As used throughout, “modulation” is meant to refer to an increase or a decrease in the indicated phenomenon (e.g., modulation of a biological activity refers to an increase in a biological activity or a decrease in a biological activity).

Hematologic Cancers

Acute leukemias are rapidly progressing leukemia characterized by replacement of normal bone marrow by blast cells of a clone arising from malignant transformation of a hematopoietic cell.

The acute leukemias include acute lymphoblastic leukemia (ALL) and acute myelogenous leukemia (AML). ALL often involves the CNS, whereas acute monoblastic leukemia involves the gums, and AML involves localized collections in any site (granulocytic sarcomas or chloromas).

The presenting symptoms are usually nonspecific (e.g., fatigue, fever, malaise, weight loss) and reflect the failure of normal hematopoiesis.

Anemia and thrombocytopenia are very common (75 to 90%). The WBC count may be decreased, normal, or increased. Blast cells are usually found in the blood smear unless the WBC count is markedly decreased. The blasts of ALL can be distinguished from those of AML by histochemical studies, cytogenetics, immunophenotyping, and molecular biology studies.

In addition to smears with the usual stains, terminal transferase, myeloperoxidase, Sudan black B, and specific and nonspecific esterase.

ALL is the most common malignancy in children, with a peak incidence from ages 3 to 5 yr. It also occurs in adolescents and has a second, lower peak in adults. Typical treatment emphasizes early introduction of an intensive multidrug regimen, which may include prednisone, vincristine, anthracycline or asparaginase. Other drugs and combinations are cytarabine and etoposide, and cyclophosphamide.

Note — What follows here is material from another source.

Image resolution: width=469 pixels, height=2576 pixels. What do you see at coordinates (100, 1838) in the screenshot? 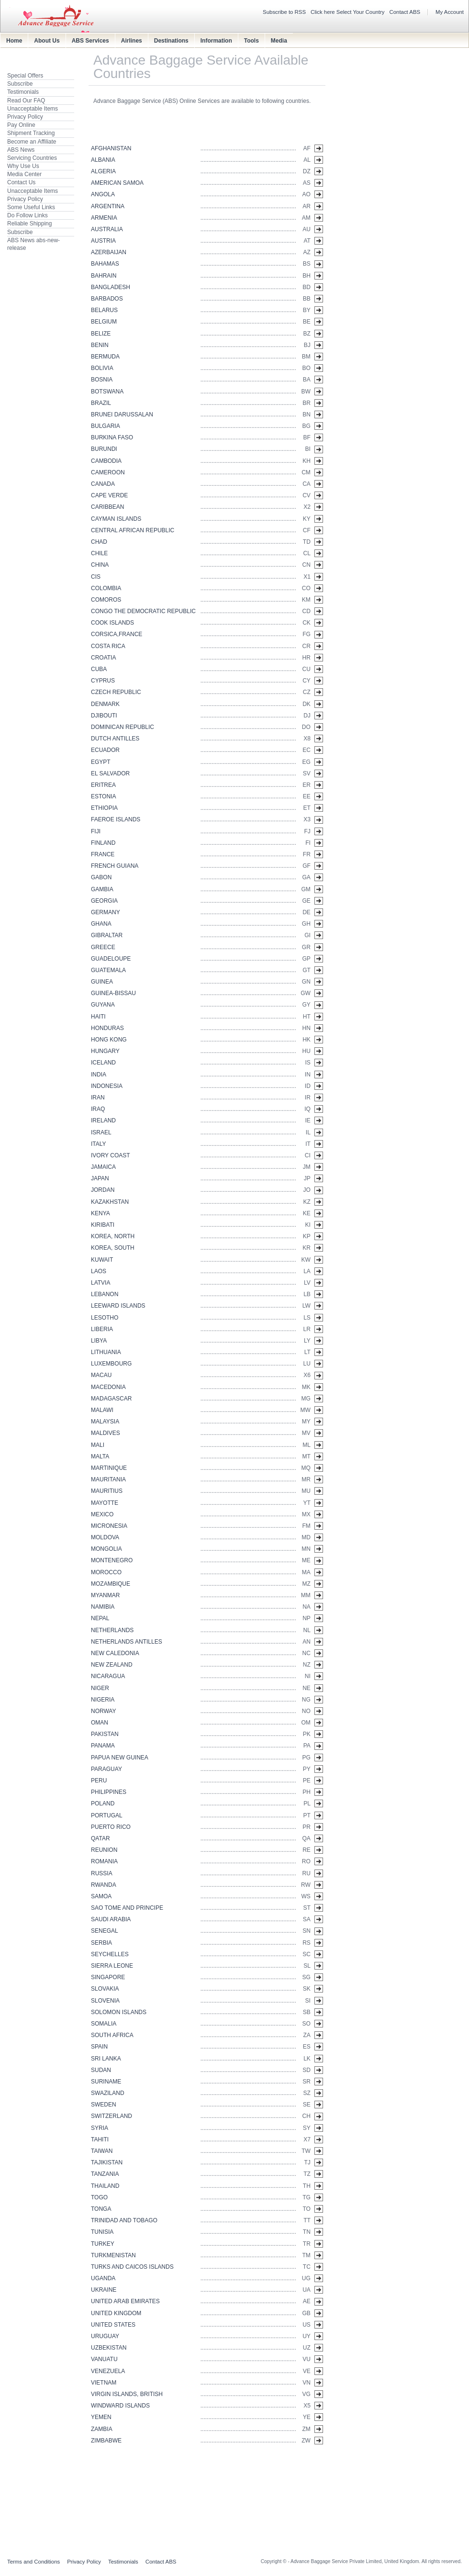 I see `QATAR` at bounding box center [100, 1838].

Relapse usually occurs in the bone marrow but may also occur in the CNS or testes, alone or concurrent with bone marrow. Although second remissions can be induced in many children, subsequent remissions tend to be brief.

The incidence of AML increases with age; it is the more common acute leukemia in adults. AML may be associated with chemotherapy or irradiation (secondary AML). Remission induction rates are lower than with ALL, and long-term disease-free survival reportedly occurs in only 20 to 40% of patients.


Treatment differs most from ALL in that AML responds to fewer drugs. The basic induction regimen includes cytarabine; along with daunorubicin or idarubicin.

Some regimens include 6-thioguanine, etoposide, vincristine, and prednisone.

Polycythemia vera (PV) is an idiopathic chronic myeloproliferative disorder characterized by an increase in Hb concentration and RBC mass (erythrocytosis).

PV occurs in about 2.3/100,000 people per year; more often in males (about 1.4:1). The mean age at diagnosis is 60 yr (range, 15 to 90 yr; rarely in childhood); 5% of patients are <40 yr at onset. The bone marrow sometimes appears normal but usually is hypercellular; hyperplasia involves all marrow elements and replaces marrow fat. There is increased production and turnover of RBCs, neutrophils, and platelets.

Increased megakaryocytes may be present in clumps. Marrow iron is absent in >90% of patients, even when phlebotomy has not been performed.

Myelodysplastic syndrome (MDS) is a group of syndromes (preleukemia, refractory anemias, Ph-negative chronic myelocytic leukemia, chronic myelomonocytic leukemia, myeloid metaplasia) commonly seen in older patients. Exposure to carcinogens may by be implicated.

MDS is characterized by clonal proliferation of hematopoietic cells, including erythroid, myeloid, and megakaryocytic forms. The bone marrow is normal or hypercellular, and ineffective hematopoiesis causes variable cytopenias, the most frequent being anemia.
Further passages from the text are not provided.